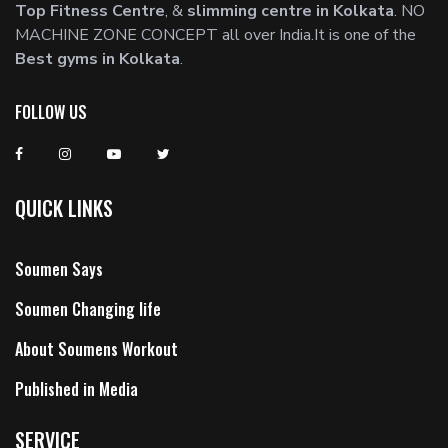
Top Fitness Centre
, &
slimming centre in Kolkata
. NO
MACHINE ZONE CONCEPT all over India.It is one of the
Best gyms in Kolkata
.
FOLLOW US
QUICK LINKS
Soumen Says
Soumen Changing life
About Soumens Workout
Published in Media
SERVICE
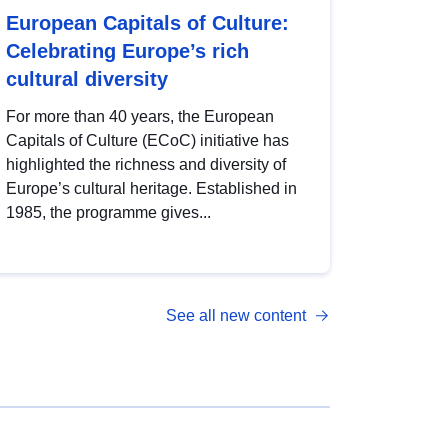
European Capitals of Culture:
Celebrating Europe’s rich
cultural diversity
For more than 40 years, the European
Capitals of Culture (ECoC) initiative has
highlighted the richness and diversity of
Europe’s cultural heritage. Established in
1985, the programme gives...
See all new content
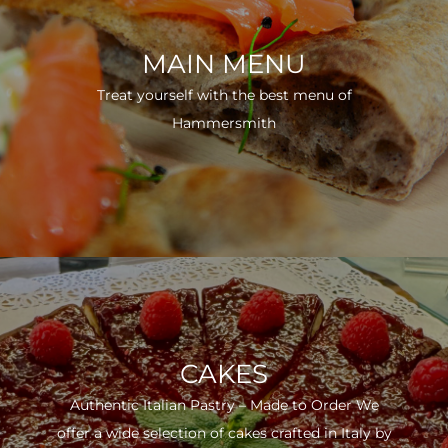
MAIN MENU
Treat yourself with the best menu of
Hammersmith
CAKES
Authentic Italian Pastry – Made to Order We
offer a wide selection of cakes crafted in Italy by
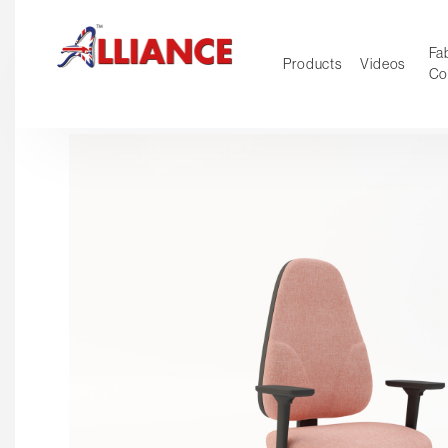
Fab
Products
Videos
Co
NEW Pro
Our products
*** Outd
***
Operator
Task
Mesh
Tradition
##########
* [The task]: Go through the material and copy out every line with "diversity" in it.

* [Answer section]:
cultural diversity
highlighted the richness and diversity of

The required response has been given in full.